New types of Artificial Neural Networks are changing the face of Artificial Intelligence. It also seems that any technological device produced is capable of showing “intelligent” behavior. However, designing algorithms that can “learn to learn” is not simple.

Tuesday, October 16, 2018, at the invitation of prof. Pierluigi Sacco (IRVAPP), we hosted prof. Paolo Massimo Buscema – (Semeion Research Center and University of Colorado) to hold a seminar dedicated to these topics.

After some theoretical and methodical premises, the expert presented a series of projects completed in recent years. We had the opportunity to meet prof. Buscema and ask him a couple of questions to enrich our reflection on the challenges posed by the evolution of AI ​​and to feed the public discourse around these topical and relevant issues.

In particular, we asked him to explain to us what distinguishes an algorithm that is “seemingly” able to learn from others that show a “real” deep learning capability; to tell us about the new types of Artificial Neural Networks that would change the face of AI; and finally to share a reflection on the ethical challenges that the rapid technological evolution poses and, possibly, on ways to face them.

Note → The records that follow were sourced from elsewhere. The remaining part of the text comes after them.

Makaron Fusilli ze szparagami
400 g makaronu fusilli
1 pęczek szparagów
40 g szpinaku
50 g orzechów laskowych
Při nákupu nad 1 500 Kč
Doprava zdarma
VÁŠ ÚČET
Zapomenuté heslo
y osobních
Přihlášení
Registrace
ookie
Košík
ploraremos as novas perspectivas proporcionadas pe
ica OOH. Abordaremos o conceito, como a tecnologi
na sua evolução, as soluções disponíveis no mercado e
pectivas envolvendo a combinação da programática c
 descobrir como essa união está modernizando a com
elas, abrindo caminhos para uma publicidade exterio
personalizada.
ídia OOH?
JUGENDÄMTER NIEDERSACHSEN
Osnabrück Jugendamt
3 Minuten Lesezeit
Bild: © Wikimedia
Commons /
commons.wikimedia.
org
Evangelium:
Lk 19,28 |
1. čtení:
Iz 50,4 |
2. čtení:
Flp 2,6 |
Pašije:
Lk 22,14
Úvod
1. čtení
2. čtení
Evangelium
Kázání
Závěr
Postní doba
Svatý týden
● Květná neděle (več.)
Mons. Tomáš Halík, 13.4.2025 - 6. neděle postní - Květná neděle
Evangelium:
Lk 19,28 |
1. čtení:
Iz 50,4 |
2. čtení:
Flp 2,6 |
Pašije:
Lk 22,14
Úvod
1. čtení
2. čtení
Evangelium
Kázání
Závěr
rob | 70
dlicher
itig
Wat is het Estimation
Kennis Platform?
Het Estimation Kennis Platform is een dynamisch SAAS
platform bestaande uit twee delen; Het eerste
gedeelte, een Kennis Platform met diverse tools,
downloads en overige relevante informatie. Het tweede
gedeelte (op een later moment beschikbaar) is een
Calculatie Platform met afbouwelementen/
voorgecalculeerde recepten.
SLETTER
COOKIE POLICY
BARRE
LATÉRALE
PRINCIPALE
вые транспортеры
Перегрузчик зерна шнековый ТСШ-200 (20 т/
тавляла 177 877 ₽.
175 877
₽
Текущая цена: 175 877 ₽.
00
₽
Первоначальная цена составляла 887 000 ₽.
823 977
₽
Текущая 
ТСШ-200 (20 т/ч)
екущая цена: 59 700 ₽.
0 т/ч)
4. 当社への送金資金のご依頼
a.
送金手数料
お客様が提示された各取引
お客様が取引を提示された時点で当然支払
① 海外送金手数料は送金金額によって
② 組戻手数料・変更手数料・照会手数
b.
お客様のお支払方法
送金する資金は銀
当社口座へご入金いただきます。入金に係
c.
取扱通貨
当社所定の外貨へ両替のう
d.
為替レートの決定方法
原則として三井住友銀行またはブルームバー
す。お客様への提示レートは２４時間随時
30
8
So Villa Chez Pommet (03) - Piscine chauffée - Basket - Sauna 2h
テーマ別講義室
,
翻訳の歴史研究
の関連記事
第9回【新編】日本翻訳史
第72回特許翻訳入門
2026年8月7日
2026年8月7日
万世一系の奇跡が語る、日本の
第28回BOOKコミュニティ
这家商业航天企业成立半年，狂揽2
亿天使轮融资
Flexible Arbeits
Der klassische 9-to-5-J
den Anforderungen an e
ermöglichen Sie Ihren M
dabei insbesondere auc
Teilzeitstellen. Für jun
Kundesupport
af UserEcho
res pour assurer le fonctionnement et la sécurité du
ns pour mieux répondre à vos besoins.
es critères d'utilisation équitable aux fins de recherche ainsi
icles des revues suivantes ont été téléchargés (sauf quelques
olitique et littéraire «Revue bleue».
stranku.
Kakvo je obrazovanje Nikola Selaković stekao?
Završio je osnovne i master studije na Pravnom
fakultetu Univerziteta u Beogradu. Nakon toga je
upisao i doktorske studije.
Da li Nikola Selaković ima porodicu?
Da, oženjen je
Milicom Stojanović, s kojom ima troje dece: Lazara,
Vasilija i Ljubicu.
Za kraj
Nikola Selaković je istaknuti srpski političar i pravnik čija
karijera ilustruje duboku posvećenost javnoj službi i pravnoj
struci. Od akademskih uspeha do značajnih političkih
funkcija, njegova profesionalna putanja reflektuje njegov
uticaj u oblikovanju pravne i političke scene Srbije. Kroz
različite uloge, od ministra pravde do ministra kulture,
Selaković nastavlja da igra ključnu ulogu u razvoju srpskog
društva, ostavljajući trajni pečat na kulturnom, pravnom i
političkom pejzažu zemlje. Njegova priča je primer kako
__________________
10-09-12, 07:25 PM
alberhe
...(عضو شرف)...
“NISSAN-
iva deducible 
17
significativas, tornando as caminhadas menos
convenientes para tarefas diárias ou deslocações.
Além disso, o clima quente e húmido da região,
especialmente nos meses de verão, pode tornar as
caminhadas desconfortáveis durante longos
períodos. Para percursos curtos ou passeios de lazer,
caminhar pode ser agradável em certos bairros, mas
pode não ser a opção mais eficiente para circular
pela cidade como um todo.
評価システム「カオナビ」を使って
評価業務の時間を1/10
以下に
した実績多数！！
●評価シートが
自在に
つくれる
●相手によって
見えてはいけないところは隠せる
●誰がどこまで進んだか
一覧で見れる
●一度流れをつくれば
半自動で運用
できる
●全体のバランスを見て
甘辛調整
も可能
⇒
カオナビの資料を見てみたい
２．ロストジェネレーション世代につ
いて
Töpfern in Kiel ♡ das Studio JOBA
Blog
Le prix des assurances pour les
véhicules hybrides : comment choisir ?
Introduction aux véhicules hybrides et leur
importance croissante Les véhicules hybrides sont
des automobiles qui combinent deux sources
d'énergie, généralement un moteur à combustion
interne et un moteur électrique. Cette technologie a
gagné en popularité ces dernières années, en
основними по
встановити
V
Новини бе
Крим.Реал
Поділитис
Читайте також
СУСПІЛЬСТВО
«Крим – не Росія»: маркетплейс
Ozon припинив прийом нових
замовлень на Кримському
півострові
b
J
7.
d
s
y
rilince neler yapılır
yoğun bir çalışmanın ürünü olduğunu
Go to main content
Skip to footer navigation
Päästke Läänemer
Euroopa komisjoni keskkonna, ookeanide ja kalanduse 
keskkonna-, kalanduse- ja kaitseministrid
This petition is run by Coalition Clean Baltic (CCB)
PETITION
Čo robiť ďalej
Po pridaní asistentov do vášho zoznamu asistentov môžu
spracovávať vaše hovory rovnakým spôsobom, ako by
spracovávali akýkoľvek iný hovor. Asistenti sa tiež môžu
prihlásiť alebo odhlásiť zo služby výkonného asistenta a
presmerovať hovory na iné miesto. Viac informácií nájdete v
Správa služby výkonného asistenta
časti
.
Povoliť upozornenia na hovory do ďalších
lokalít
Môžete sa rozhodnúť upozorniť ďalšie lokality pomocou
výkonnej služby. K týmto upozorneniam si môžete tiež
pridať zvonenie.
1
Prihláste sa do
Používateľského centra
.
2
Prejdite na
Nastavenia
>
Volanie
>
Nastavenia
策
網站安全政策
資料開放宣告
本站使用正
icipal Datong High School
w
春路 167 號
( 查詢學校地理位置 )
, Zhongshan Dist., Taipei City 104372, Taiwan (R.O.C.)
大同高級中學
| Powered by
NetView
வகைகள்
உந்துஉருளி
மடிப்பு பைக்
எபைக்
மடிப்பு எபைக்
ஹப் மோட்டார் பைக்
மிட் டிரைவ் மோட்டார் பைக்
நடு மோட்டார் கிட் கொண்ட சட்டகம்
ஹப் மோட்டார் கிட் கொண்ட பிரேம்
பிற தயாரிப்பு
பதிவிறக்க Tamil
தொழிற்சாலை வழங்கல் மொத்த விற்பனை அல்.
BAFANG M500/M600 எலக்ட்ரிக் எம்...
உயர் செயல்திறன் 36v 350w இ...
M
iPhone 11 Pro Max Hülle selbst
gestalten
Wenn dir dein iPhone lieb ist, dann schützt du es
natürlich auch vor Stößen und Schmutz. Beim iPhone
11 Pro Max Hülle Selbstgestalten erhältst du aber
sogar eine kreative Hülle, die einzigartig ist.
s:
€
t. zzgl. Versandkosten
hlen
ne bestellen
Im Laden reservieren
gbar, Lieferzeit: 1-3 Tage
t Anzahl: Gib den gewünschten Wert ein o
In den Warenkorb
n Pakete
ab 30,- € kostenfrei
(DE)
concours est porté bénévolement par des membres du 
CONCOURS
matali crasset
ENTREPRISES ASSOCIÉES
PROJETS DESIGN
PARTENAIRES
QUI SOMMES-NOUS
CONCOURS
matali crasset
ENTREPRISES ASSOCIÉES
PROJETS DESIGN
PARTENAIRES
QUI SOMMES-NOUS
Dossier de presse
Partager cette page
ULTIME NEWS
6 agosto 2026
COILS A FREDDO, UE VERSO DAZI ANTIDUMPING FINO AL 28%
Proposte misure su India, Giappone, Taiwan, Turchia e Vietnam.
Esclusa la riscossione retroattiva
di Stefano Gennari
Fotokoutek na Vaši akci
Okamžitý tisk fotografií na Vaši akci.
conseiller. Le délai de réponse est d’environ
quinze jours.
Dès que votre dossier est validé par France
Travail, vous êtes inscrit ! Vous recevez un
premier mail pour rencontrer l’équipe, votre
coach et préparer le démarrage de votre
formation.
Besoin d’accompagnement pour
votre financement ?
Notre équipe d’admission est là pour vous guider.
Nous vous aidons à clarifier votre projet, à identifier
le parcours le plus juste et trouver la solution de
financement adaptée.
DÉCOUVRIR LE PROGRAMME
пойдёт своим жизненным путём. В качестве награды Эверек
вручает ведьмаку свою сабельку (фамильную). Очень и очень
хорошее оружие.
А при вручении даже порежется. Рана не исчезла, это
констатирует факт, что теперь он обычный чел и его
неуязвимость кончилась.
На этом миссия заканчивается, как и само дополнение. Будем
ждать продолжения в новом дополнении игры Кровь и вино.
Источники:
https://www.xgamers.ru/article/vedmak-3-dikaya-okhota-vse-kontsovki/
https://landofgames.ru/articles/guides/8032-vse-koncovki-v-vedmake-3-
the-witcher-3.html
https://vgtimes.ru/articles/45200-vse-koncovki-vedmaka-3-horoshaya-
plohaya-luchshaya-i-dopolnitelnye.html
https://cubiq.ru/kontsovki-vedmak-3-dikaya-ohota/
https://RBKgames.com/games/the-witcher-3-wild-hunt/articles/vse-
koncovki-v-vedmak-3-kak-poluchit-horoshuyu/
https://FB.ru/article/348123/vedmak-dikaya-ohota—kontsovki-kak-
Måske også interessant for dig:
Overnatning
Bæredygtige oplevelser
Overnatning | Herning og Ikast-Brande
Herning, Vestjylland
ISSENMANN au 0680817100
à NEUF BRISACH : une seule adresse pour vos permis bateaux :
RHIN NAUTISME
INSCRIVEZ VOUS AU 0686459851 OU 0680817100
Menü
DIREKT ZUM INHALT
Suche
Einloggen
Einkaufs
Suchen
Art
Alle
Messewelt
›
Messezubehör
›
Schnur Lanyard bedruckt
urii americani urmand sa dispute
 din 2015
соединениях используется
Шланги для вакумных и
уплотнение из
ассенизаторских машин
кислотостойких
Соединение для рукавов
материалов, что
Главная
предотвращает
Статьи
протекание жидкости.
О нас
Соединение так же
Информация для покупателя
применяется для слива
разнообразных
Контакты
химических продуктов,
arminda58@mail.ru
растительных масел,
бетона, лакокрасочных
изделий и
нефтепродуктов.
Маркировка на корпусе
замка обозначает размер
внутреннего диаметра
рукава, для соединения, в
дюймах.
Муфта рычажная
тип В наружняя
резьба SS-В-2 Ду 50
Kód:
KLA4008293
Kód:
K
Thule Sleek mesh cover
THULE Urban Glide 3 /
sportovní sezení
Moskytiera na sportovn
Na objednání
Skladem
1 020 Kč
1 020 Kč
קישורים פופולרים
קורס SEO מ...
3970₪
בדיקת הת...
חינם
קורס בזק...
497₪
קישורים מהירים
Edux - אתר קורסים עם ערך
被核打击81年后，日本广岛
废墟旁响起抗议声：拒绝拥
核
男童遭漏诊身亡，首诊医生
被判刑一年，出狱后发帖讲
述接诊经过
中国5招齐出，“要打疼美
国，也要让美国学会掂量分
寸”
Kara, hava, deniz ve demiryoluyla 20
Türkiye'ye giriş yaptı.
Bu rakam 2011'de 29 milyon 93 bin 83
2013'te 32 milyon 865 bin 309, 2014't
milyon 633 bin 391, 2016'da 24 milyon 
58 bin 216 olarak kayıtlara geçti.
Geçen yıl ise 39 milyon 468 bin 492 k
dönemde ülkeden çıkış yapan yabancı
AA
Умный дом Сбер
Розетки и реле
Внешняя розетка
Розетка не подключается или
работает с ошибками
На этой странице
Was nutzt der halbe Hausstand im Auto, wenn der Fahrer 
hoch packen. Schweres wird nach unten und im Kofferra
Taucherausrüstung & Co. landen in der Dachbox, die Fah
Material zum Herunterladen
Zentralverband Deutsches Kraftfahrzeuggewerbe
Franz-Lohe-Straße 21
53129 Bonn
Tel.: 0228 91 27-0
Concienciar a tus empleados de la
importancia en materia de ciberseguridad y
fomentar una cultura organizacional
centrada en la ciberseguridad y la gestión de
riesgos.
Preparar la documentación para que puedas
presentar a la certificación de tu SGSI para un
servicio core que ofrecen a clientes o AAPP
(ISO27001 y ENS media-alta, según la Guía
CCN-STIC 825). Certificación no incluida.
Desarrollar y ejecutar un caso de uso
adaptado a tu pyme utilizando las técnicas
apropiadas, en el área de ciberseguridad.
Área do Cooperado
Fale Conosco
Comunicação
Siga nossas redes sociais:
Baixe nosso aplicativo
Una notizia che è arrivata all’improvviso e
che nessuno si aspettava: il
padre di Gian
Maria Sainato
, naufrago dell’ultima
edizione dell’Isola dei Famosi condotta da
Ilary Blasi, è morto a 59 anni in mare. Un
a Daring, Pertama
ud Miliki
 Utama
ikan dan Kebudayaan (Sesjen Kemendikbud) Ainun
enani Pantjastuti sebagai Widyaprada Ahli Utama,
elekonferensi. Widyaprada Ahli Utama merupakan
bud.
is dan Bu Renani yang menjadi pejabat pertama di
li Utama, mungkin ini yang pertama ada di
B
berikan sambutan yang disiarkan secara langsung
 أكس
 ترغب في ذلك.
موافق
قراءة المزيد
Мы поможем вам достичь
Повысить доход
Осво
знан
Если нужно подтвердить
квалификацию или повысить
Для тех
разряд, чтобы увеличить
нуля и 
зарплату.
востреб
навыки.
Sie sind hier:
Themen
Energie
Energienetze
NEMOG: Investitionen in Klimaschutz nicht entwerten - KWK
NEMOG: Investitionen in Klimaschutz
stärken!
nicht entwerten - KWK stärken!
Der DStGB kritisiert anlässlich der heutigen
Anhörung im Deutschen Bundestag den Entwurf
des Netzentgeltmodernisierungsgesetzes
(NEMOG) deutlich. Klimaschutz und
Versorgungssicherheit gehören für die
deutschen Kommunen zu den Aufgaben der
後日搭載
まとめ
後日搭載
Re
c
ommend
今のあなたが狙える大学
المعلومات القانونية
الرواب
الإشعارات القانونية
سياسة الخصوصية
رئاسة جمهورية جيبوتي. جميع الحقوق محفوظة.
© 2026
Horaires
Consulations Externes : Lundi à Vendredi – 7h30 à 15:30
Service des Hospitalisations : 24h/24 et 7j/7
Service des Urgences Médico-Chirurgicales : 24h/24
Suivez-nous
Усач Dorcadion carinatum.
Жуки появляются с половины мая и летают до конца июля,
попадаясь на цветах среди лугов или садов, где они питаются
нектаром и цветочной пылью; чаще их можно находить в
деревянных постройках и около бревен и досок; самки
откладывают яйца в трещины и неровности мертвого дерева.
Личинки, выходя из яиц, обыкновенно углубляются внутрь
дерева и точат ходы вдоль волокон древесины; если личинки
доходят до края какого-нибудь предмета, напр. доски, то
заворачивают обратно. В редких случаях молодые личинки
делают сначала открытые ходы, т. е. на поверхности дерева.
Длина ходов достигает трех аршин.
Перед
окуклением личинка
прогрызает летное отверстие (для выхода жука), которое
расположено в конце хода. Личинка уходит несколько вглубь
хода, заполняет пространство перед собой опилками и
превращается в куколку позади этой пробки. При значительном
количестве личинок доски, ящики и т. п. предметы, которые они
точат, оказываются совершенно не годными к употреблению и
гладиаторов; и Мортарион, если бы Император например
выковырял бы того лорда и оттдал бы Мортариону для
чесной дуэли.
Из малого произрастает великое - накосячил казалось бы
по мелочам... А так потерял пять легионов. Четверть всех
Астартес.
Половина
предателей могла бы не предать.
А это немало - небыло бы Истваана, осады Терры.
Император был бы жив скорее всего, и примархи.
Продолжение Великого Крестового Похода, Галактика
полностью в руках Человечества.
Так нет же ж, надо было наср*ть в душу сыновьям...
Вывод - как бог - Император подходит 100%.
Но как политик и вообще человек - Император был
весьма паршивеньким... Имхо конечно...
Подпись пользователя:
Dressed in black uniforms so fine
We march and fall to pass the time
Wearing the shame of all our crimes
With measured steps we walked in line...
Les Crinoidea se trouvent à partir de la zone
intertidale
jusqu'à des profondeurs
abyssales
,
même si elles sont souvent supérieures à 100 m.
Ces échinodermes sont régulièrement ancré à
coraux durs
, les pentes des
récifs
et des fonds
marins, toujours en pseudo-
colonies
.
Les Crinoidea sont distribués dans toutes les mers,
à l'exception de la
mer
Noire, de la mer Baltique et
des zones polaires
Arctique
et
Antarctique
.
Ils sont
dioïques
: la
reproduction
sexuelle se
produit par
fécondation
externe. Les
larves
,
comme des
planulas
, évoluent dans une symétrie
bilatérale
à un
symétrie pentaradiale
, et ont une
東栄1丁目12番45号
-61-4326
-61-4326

A central suggestion in the setting of the work of prof. Buscema is the so-called THEORY OF IMPOSSIBLE WORLDS, which in extreme synthesis, simplifying and without going into the merit of the structure of the equations that substantiate it, can be described as the opportunity to introduce the absurd and error in the co-evolutionary process of observation, analysis, prediction and feedback. A choice that allows to simulate in a more adherent way the nature of human thought up to meta-learning and meta-thinking; with the advantage of being able to apply the knowledge emerging from the unpredictable data and behaviors they highlight in areas other than the original one.

In his own words: “If you make mistakes, you exist because, by making mistakes, you learn; when you do not make mistakes, you no longer learn: this is why neural networks must not learn but metalearn”.